YOUR GOAL:
Please transcribe the entries that follow exactly as they stand, skipping each picture.

[Extracted data entries]
******
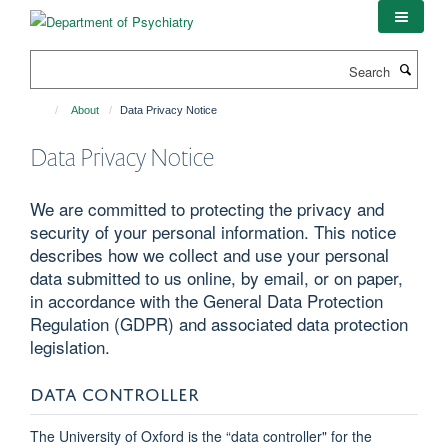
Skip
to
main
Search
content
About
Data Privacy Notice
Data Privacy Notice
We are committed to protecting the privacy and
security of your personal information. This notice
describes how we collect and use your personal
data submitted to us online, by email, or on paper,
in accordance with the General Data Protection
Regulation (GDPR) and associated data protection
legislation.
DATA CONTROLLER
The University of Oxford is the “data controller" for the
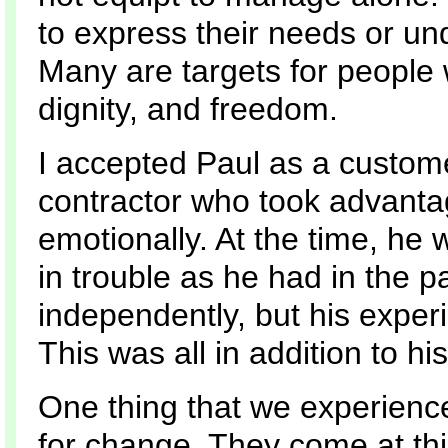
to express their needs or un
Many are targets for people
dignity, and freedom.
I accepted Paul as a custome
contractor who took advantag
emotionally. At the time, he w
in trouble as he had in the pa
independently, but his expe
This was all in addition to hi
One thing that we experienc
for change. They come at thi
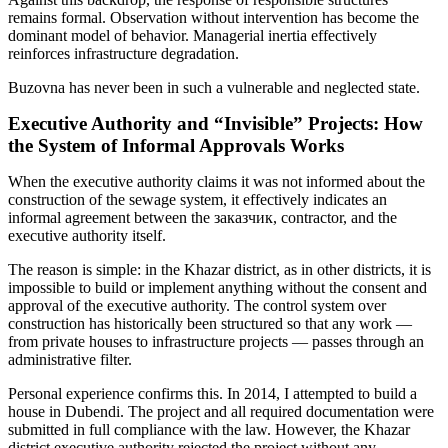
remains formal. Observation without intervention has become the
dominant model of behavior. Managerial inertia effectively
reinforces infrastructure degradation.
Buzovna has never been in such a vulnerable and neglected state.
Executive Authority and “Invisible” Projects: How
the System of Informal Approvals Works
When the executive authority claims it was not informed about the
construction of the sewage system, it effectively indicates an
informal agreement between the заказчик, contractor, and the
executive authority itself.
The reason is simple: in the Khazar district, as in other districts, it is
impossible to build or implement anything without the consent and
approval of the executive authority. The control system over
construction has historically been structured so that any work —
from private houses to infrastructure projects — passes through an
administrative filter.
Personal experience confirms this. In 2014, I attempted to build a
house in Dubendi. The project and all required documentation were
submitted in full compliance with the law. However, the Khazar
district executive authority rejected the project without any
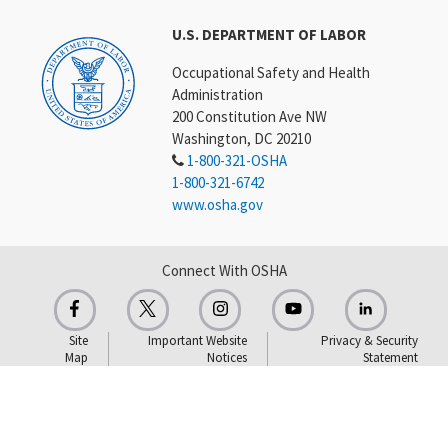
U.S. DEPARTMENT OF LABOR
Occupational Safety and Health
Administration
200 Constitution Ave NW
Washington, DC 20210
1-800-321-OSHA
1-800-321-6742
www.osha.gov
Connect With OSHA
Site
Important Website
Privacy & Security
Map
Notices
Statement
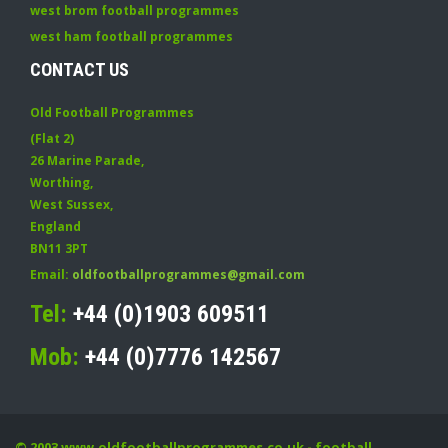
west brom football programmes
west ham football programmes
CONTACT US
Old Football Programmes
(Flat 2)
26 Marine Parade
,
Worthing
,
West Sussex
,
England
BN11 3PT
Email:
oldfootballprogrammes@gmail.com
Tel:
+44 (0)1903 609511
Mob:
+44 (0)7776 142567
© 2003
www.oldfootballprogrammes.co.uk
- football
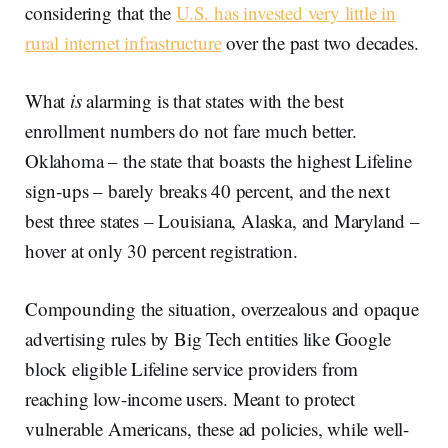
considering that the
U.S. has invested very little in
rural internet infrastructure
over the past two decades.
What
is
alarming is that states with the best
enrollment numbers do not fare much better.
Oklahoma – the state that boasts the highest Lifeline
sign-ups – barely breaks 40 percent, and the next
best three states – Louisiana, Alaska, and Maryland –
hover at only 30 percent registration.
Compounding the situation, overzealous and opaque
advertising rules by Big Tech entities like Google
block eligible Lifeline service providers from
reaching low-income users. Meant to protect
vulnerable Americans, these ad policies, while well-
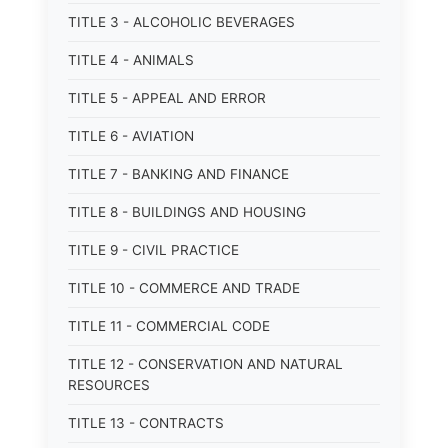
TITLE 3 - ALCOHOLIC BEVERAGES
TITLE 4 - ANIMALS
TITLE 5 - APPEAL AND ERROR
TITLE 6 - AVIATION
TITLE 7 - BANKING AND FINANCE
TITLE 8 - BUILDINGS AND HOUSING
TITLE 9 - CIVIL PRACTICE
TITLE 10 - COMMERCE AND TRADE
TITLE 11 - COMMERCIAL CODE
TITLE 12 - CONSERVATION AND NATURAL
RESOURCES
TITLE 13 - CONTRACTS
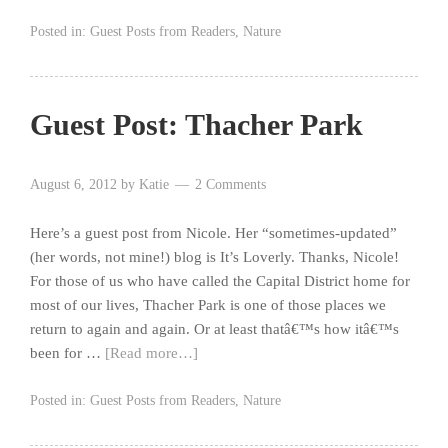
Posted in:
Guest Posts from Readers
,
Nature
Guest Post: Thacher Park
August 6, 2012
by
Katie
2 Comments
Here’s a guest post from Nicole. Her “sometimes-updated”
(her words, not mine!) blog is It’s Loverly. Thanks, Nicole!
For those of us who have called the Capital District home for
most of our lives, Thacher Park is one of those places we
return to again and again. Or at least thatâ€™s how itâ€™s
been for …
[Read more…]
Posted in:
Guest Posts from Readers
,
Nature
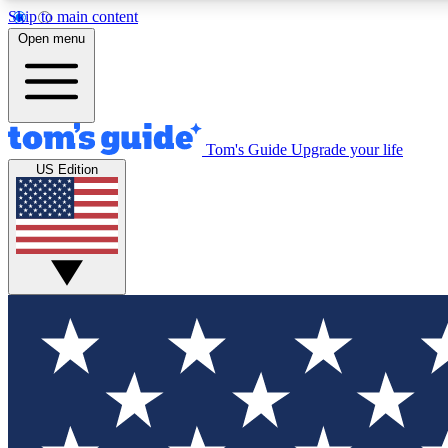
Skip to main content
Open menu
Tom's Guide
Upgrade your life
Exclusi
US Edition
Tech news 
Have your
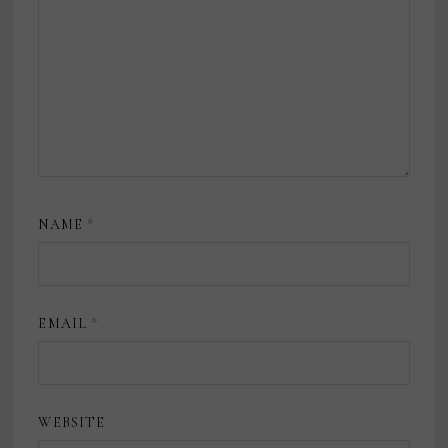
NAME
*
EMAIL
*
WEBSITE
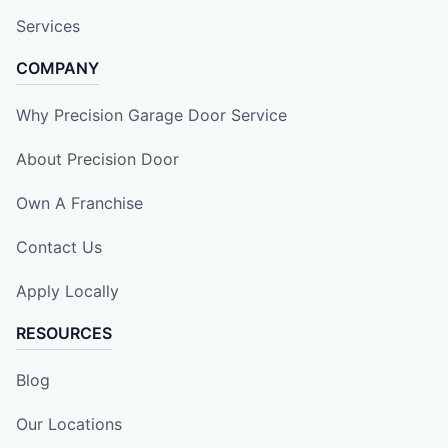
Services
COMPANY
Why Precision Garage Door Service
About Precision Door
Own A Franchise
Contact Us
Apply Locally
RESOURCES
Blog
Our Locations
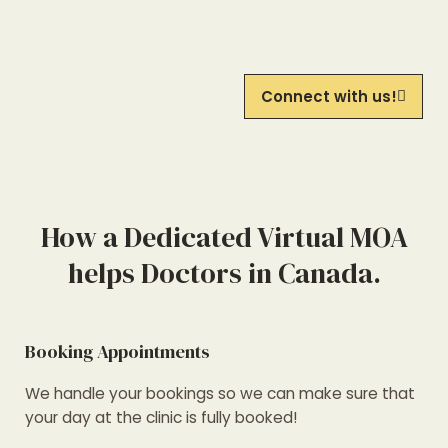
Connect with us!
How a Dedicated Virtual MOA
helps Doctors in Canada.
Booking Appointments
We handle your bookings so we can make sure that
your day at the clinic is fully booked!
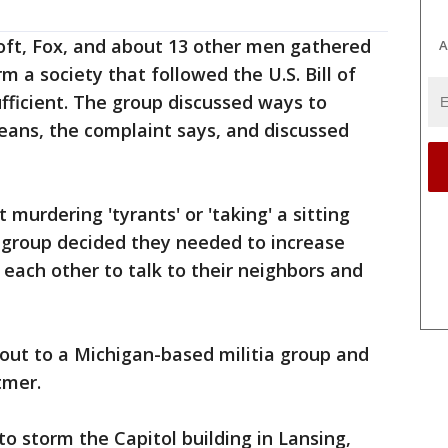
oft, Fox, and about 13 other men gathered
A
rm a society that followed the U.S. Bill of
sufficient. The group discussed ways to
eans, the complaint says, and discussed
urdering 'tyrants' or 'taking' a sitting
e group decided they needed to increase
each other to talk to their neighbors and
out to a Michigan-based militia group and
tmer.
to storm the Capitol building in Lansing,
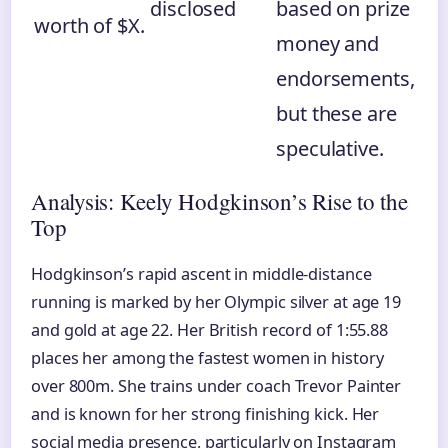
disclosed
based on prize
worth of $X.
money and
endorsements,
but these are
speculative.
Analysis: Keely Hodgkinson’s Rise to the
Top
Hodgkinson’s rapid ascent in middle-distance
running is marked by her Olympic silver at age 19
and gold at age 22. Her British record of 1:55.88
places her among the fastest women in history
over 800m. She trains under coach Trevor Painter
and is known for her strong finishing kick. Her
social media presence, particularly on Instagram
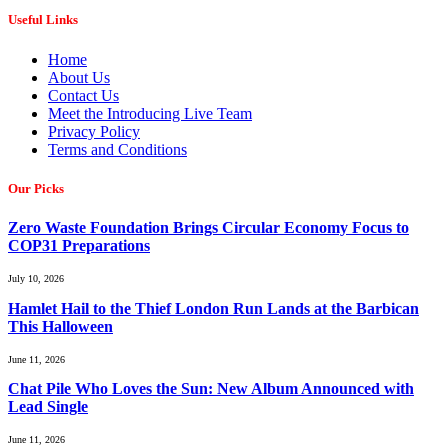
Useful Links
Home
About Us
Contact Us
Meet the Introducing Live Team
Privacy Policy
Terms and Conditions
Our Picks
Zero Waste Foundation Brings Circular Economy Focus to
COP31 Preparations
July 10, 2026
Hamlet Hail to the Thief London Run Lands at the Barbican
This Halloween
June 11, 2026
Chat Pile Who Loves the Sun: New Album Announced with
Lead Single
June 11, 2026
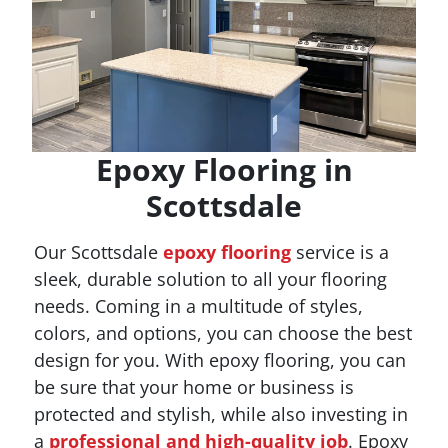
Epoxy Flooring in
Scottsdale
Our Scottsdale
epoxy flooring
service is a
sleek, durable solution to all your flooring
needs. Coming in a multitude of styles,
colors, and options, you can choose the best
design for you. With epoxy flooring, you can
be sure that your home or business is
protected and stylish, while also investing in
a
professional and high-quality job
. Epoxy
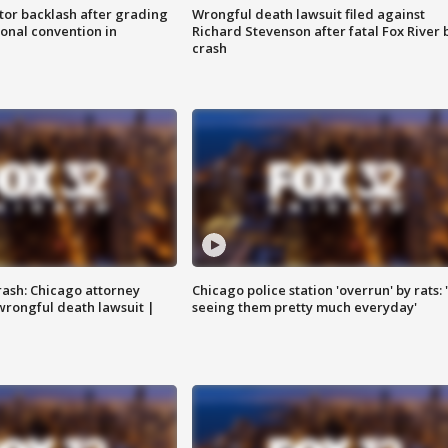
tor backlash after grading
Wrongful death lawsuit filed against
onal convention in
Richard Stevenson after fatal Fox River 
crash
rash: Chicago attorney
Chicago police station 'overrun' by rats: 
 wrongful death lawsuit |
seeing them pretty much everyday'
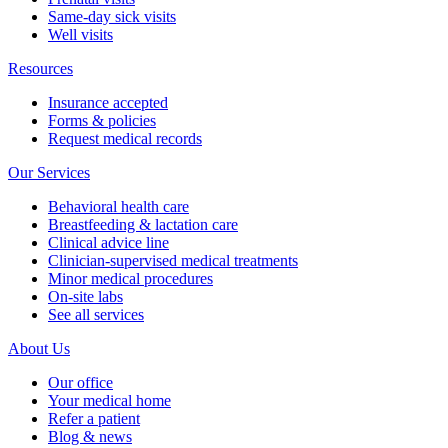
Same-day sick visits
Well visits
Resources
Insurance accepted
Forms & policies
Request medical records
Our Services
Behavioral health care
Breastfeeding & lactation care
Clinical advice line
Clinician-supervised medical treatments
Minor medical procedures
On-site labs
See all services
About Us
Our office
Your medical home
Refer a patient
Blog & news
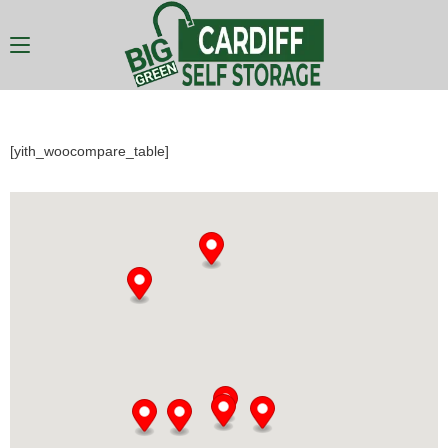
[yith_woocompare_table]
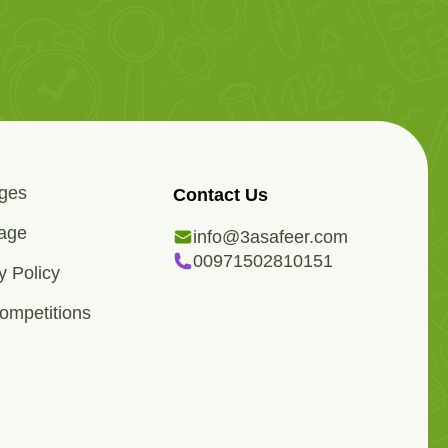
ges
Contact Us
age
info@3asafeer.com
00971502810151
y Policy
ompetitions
******
COMPLETED TASK:
Skip
to
main
Search
content
About
Data Privacy Notice
Data Privacy Notice
We are committed to protecting the privacy and
security of your personal information. This notice
describes how we collect and use your personal
data submitted to us online, by email, or on paper,
in accordance with the General Data Protection
Regulation (GDPR) and associated data protection
legislation.
DATA CONTROLLER
The University of Oxford is the “data controller" for the
to express their needs or un
Many are targets for people
dignity, and freedom.
I accepted Paul as a custome
contractor who took advantag
emotionally. At the time, he w
in trouble as he had in the pa
independently, but his expe
This was all in addition to hi
One thing that we experienc
for change. They come at thi
remains formal. Observation without intervention has become the
dominant model of behavior. Managerial inertia effectively
reinforces infrastructure degradation.
Buzovna has never been in such a vulnerable and neglected state.
Executive Authority and “Invisible” Projects: How
the System of Informal Approvals Works
When the executive authority claims it was not informed about the
construction of the sewage system, it effectively indicates an
informal agreement between the заказчик, contractor, and the
executive authority itself.
The reason is simple: in the Khazar district, as in other districts, it is
impossible to build or implement anything without the consent and
approval of the executive authority. The control system over
construction has historically been structured so that any work —
from private houses to infrastructure projects — passes through an
administrative filter.
Personal experience confirms this. In 2014, I attempted to build a
house in Dubendi. The project and all required documentation were
submitted in full compliance with the law. However, the Khazar
district executive authority rejected the project without any
U.S. DEPARTMENT OF LABOR
Occupational Safety and Health
Administration
200 Constitution Ave NW
Washington, DC 20210
1-800-321-OSHA
1-800-321-6742
www.osha.gov
Connect With OSHA
Site
Important Website
Privacy & Security
Map
Notices
Statement
west brom football programmes
west ham football programmes
CONTACT US
Old Football Programmes
(Flat 2)
26 Marine Parade
,
Worthing
,
West Sussex
,
England
BN11 3PT
Email:
oldfootballprogrammes@gmail.com
Tel:
+44 (0)1903 609511
Mob:
+44 (0)7776 142567
© 2003
www.oldfootballprogrammes.co.uk
- football
considering that the
U.S. has invested very little in
rural internet infrastructure
over the past two decades.
What
is
alarming is that states with the best
enrollment numbers do not fare much better.
Oklahoma – the state that boasts the highest Lifeline
sign-ups – barely breaks 40 percent, and the next
best three states – Louisiana, Alaska, and Maryland –
hover at only 30 percent registration.
Compounding the situation, overzealous and opaque
advertising rules by Big Tech entities like Google
block eligible Lifeline service providers from
reaching low-income users. Meant to protect
vulnerable Americans, these ad policies, while well-
TITLE 3 - ALCOHOLIC BEVERAGES
TITLE 4 - ANIMALS
TITLE 5 - APPEAL AND ERROR
TITLE 6 - AVIATION
TITLE 7 - BANKING AND FINANCE
TITLE 8 - BUILDINGS AND HOUSING
TITLE 9 - CIVIL PRACTICE
TITLE 10 - COMMERCE AND TRADE
TITLE 11 - COMMERCIAL CODE
TITLE 12 - CONSERVATION AND NATURAL
RESOURCES
TITLE 13 - CONTRACTS
Posted in:
Guest Posts from Readers
,
Nature
Guest Post: Thacher Park
August 6, 2012
by
Katie
2 Comments
Here’s a guest post from Nicole. Her “sometimes-updated”
(her words, not mine!) blog is It’s Loverly. Thanks, Nicole!
For those of us who have called the Capital District home for
most of our lives, Thacher Park is one of those places we
return to again and again. Or at least thatâ€™s how itâ€™s
been for …
[Read more…]
Posted in:
Guest Posts from Readers
,
Nature
Skip to main content
Open menu
Tom's Guide
Upgrade your life
Exclusi
US Edition
Tech news 
Have your
NAME
*
EMAIL
*
WEBSITE
Services
COMPANY
Why Precision Garage Door Service
About Precision Door
Own A Franchise
Contact Us
Apply Locally
RESOURCES
Blog
Our Locations
Connect with us!
How a Dedicated Virtual MOA
helps Doctors in Canada.
Booking Appointments
We handle your bookings so we can make sure that
your day at the clinic is fully booked!
oft, Fox, and about 13 other men gathered
A
rm a society that followed the U.S. Bill of
sufficient. The group discussed ways to
eans, the complaint says, and discussed
urdering 'tyrants' or 'taking' a sitting
e group decided they needed to increase
each other to talk to their neighbors and
out to a Michigan-based militia group and
tmer.
to storm the Capitol building in Lansing,
disclosed
based on prize
worth of $X.
money and
endorsements,
but these are
speculative.
Analysis: Keely Hodgkinson’s Rise to the
Top
Hodgkinson’s rapid ascent in middle-distance
running is marked by her Olympic silver at age 19
and gold at age 22. Her British record of 1:55.88
places her among the fastest women in history
over 800m. She trains under coach Trevor Painter
and is known for her strong finishing kick. Her
social media presence, particularly on Instagram
Useful Links
Home
About Us
Contact Us
Meet the Introducing Live Team
Privacy Policy
Terms and Conditions
Our Picks
Zero Waste Foundation Brings Circular Economy Focus to
COP31 Preparations
July 10, 2026
Hamlet Hail to the Thief London Run Lands at the Barbican
This Halloween
June 11, 2026
Chat Pile Who Loves the Sun: New Album Announced with
Lead Single
June 11, 2026
Epoxy Flooring in
Scottsdale
Our Scottsdale
epoxy flooring
service is a
sleek, durable solution to all your flooring
needs. Coming in a multitude of styles,
colors, and options, you can choose the best
design for you. With epoxy flooring, you can
be sure that your home or business is
protected and stylish, while also investing in
a
professional and high-quality job
. Epoxy
tor backlash after grading
Wrongful death lawsuit filed against
onal convention in
Richard Stevenson after fatal Fox River 
crash
rash: Chicago attorney
Chicago police station 'overrun' by rats: 
 wrongful death lawsuit |
seeing them pretty much everyday'
Same-day sick visits
Well visits
Resources
Insurance accepted
Forms & policies
Request medical records
Our Services
Behavioral health care
Breastfeeding & lactation care
Clinical advice line
Clinician-supervised medical treatments
Minor medical procedures
On-site labs
See all services
About Us
Our office
Your medical home
Refer a patient
Blog & news
[yith_woocompare_table]
ges
Contact Us
age
info@3asafeer.com
00971502810151
y Policy
ompetitions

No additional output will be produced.